Run script(1) before starting the build.


----------



## jb_fvwm2 (Jul 12, 2012)

See script(1)? BTW several of the ports I've installed depending upon that port, I found out late yesterday, do not work.  (The post above me posted a few seconds before...)


----------



## madjack1 (Jul 12, 2012)

It says something about installing python-dev or python-devel but I can't find the port.


----------



## madjack1 (Jul 12, 2012)

I installed psearch and found a libopensync-python-devel which I'm installing now. I'll let you know how it turns out.


----------



## madjack1 (Jul 12, 2012)

Well that didn't work now it has a missing pth.h directory.
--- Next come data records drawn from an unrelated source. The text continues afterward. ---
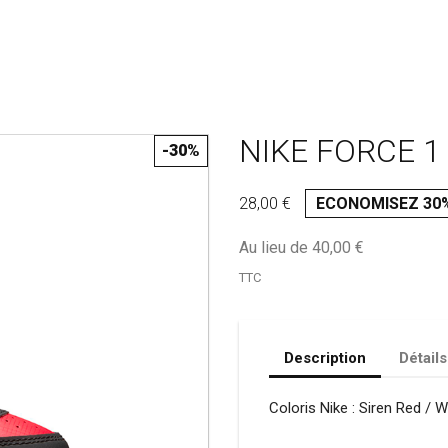
NIKE FORCE 1 
-30%
28,00 €
ECONOMISEZ 30
Au lieu de 40,00 €
TTC
Description
Détails
Coloris Nike : Siren Red / W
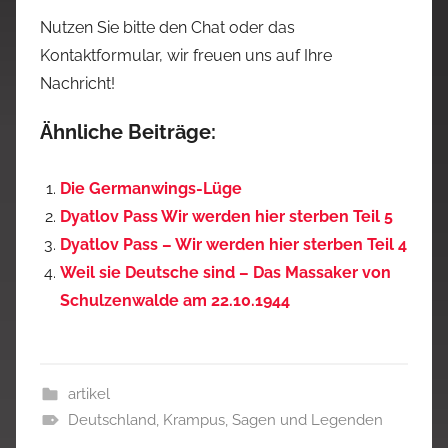
Nutzen Sie bitte den Chat oder das
Kontaktformular, wir freuen uns auf Ihre
Nachricht!
Ähnliche Beiträge:
Die Germanwings-Lüge
Dyatlov Pass Wir werden hier sterben Teil 5
Dyatlov Pass – Wir werden hier sterben Teil 4
Weil sie Deutsche sind – Das Massaker von
Schulzenwalde am 22.10.1944
artikel
Deutschland
,
Krampus
,
Sagen und Legenden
For the record because I'm jumping back and forth between two computers in different rooms the name of the port I tried is libopensync-plugin-python-devel. In other words I can't see the screens so some of this may not be perfect.


----------



## madjack1 (Jul 12, 2012)

This thread can be marked as solved. Although I haven't found out what the problem is the original question was answered. It looks like my Python upgrade may have problems but before I remove it and reinstall it I'm going to try to find out what program installed py27-numpy in the first place and decide if I even need it. If I still have problems I'll repost it with another thread.


----------



## wblock@ (Jul 12, 2012)

`% pkg_info -R py27-numpy\*`
will show which packages depend on it.


----------



## madjack1 (Jul 16, 2012)

Ok
I figured out the problem. I originally compiled python27 with pthreads in the make config process. After I deinstalled it and installed it without the pthreads everything is up to date. Thanks for everyones help.


----------